- [Dataset entries]:
════════════════════
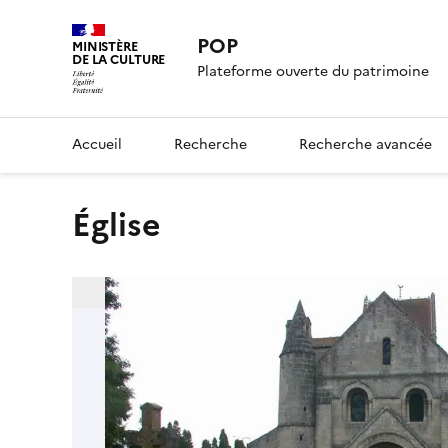
POP
MINISTÈRE
DE LA CULTURE
Plateforme ouverte du patrimoine
Accueil
Recherche
Recherche avancée
Église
════════════════════
- [HOW TO COMPLETE THIS TASK]: Your answer must consist solely of the lines from the one containing "Plateforme ouverte du patrimoine" through the last line of the entries, reproduced exactly.

- [RESULT FOR THIS EXERCISE]:
Plateforme ouverte du patrimoine
Accueil
Recherche
Recherche avancée
Église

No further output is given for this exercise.